- **Task inputs**
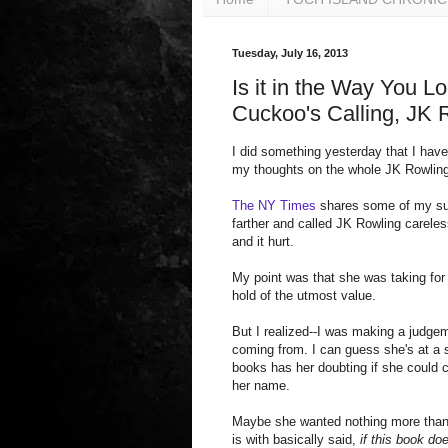
Tuesday, July 16, 2013
Is it in the Way You 
Cuckoo's Calling, JK 
I did something yesterday that I have
my thoughts on the whole JK Rowling i
The NY Times
shares some of my susp
farther and called JK Rowling carele
and it hurt.
My point was that she was taking for 
hold of the utmost value.
But I realized--I was making a judgem
coming from. I can guess she's at a 
books has her doubting if she could c
her name.
Maybe she wanted nothing more than 
is with basically said,
if this book do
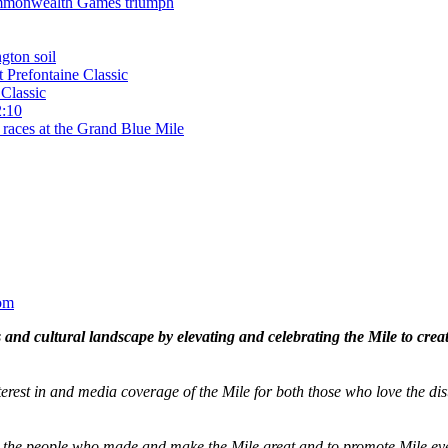
 Commonwealth Games triumph
gton soil
t Prefontaine Classic
Classic
2:10
 races at the Grand Blue Mile
om
and cultural landscape by elevating and celebrating the Mile to cre
terest in and media coverage of the Mile for both those who love the dis
ze the people who made and make the Mile great and to promote Mile eve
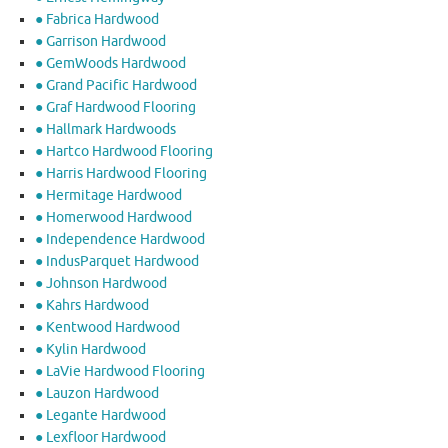
● Fabrica Hardwood
● Garrison Hardwood
● GemWoods Hardwood
● Grand Pacific Hardwood
● Graf Hardwood Flooring
● Hallmark Hardwoods
● Hartco Hardwood Flooring
● Harris Hardwood Flooring
● Hermitage Hardwood
● Homerwood Hardwood
● Independence Hardwood
● IndusParquet Hardwood
● Johnson Hardwood
● Kahrs Hardwood
● Kentwood Hardwood
● Kylin Hardwood
● LaVie Hardwood Flooring
● Lauzon Hardwood
● Legante Hardwood
● Lexfloor Hardwood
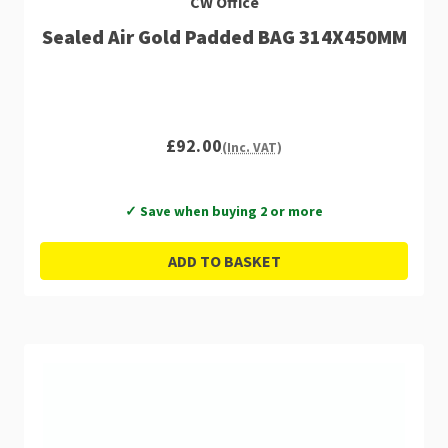
CW Office
Sealed Air Gold Padded BAG 314X450MM
£92.00
(Inc. VAT)
✓ Save when buying 2 or more
ADD TO BASKET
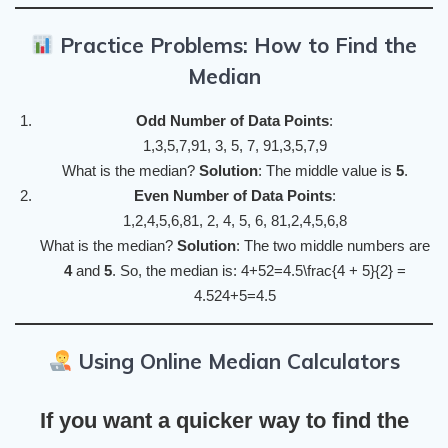
Practice Problems: How to Find the
Median
Odd Number of Data Points
:
1,3,5,7,91, 3, 5, 7, 91,3,5,7,9
What is the median?
Solution
: The middle value is
5
.
Even Number of Data Points
:
1,2,4,5,6,81, 2, 4, 5, 6, 81,2,4,5,6,8
What is the median?
Solution
: The two middle numbers are
4
and
5
. So, the median is: 4+52=4.5\frac{4 + 5}{2} =
4.524+5​=4.5
Using Online Median Calculators
If you want a quicker way to find the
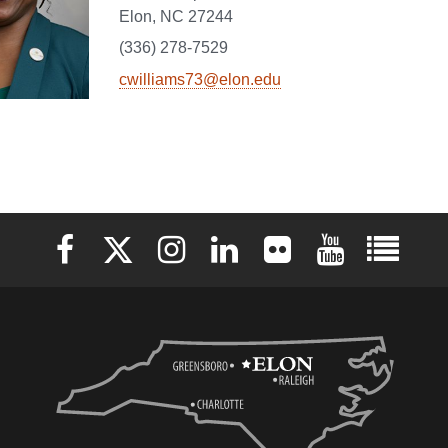
Elon, NC 27244
(336) 278-7529
cwilliams73@elon.edu
Elon University Facebook
Elon University X (formerly Twitter)
Elon University Instagram
Elon University LinkedIn
Elon University Flickr
Elon University 
Elon Uni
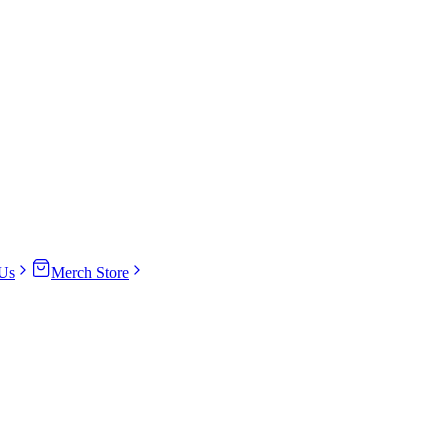
Us
Merch Store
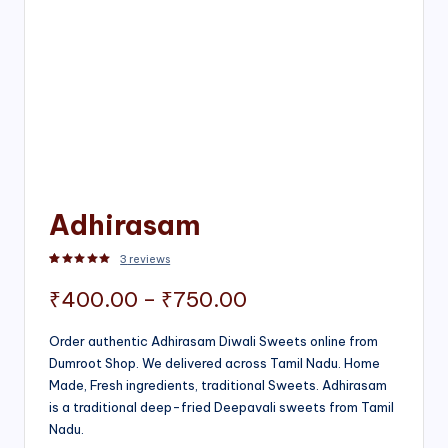
Adhirasam
3
reviews
Rated
3
5.00
out of 5 based on
customer ratings
Price
₹
400.00
–
₹
750.00
range:
Order authentic Adhirasam Diwali Sweets online from
Dumroot Shop. We delivered across Tamil Nadu. Home
₹400.00
Made, Fresh ingredients, traditional Sweets. Adhirasam
through
is a traditional deep-fried Deepavali sweets from Tamil
Nadu.
₹750.00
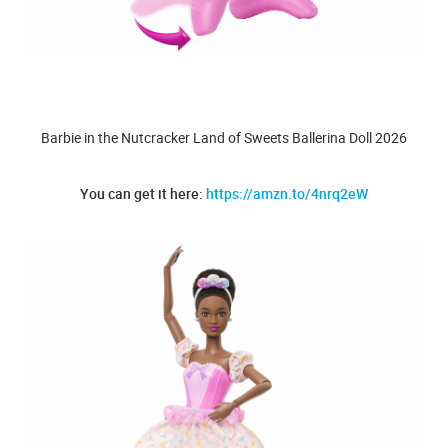
Barbie in the Nutcracker Land of Sweets Ballerina Doll 2026
You can get it here:
https://amzn.to/4nrq2eW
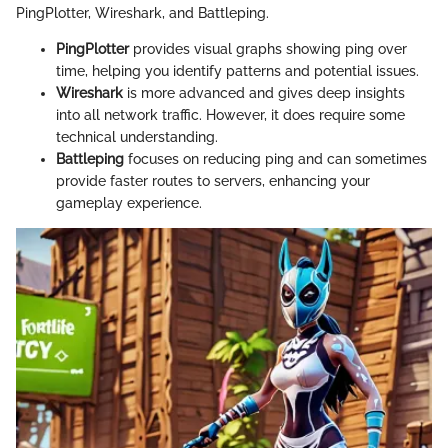
PingPlotter, Wireshark, and Battleping.
PingPlotter
provides visual graphs showing ping over
time, helping you identify patterns and potential issues.
Wireshark
is more advanced and gives deep insights
into all network traffic. However, it does require some
technical understanding.
Battleping
focuses on reducing ping and can sometimes
provide faster routes to servers, enhancing your
gameplay experience.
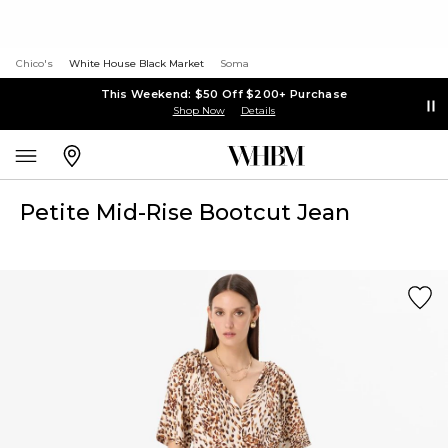
Chico's
White House Black Market
Soma
This Weekend: $50 Off $200+ Purchase
Shop Now
Details
Petite Mid-Rise Bootcut Jean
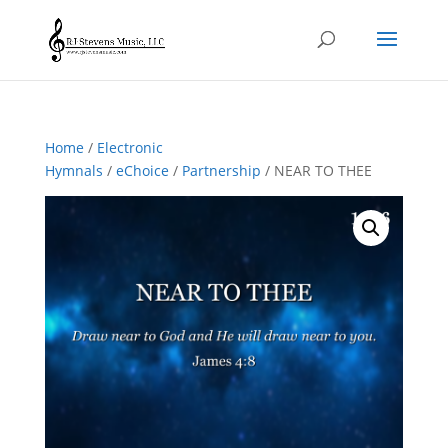
Home
/
Electronic
Hymnals
/
eChoice
/
Partnership
/ NEAR TO THEE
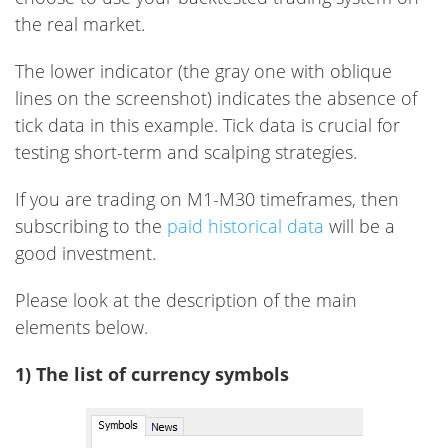
the real market.
The lower indicator (the gray one with oblique
lines on the screenshot) indicates the absence of
tick data in this example. Tick ​​data is crucial for
testing short-term and scalping strategies.
If you are trading on M1-M30 timeframes, then
subscribing to the
paid historical data
will be a
good investment.
Please look at the description of the main
elements below.
1) The list of currency symbols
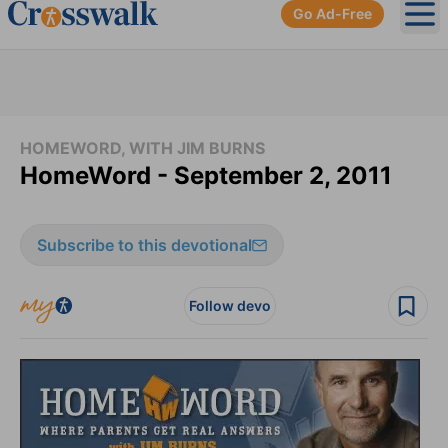
Go Ad-Free
Ope
HOMEWORD, WITH JIM BURNS
HomeWord - September 2, 2011
Subscribe to this devotional
Follow devo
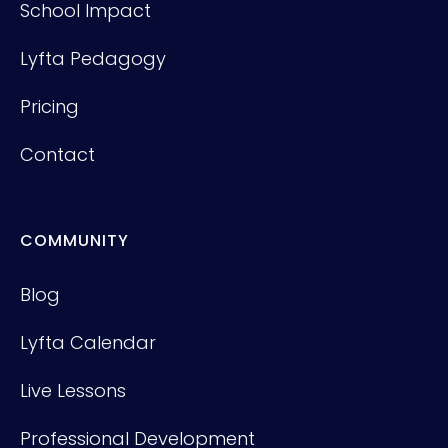
School Impact
Lyfta Pedagogy
Pricing
Contact
COMMUNITY
Blog
Lyfta Calendar
Live Lessons
Professional Development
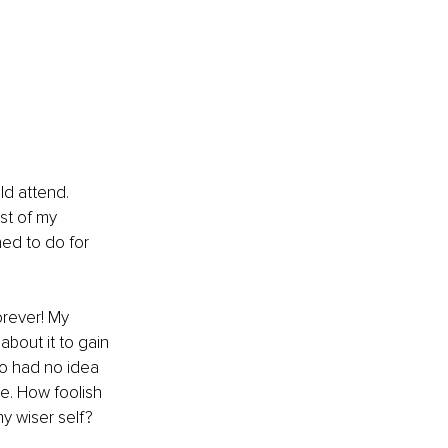
ld attend. 
st of my 
ned to do for 
orever! My 
about it to gain 
ho had no idea 
e. How foolish 
y wiser self? 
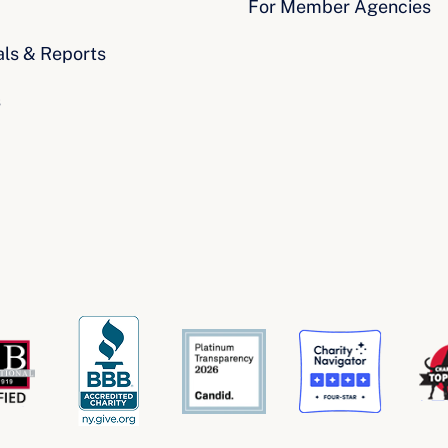
For Member Agencies
als & Reports
s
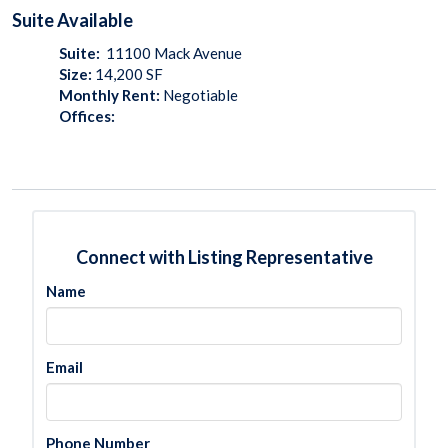
Suite
Available
Suite:
11100 Mack Avenue
Size:
14,200
SF
Monthly Rent:
Negotiable
Offices:
Connect with Listing Representative
Name
Email
Phone Number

- **What you need to do**
Gather each line in these records that contains the string "Adhirasam".

- **Solution below**
Adhirasam
Order authentic Adhirasam Diwali Sweets online from
Made, Fresh ingredients, traditional Sweets. Adhirasam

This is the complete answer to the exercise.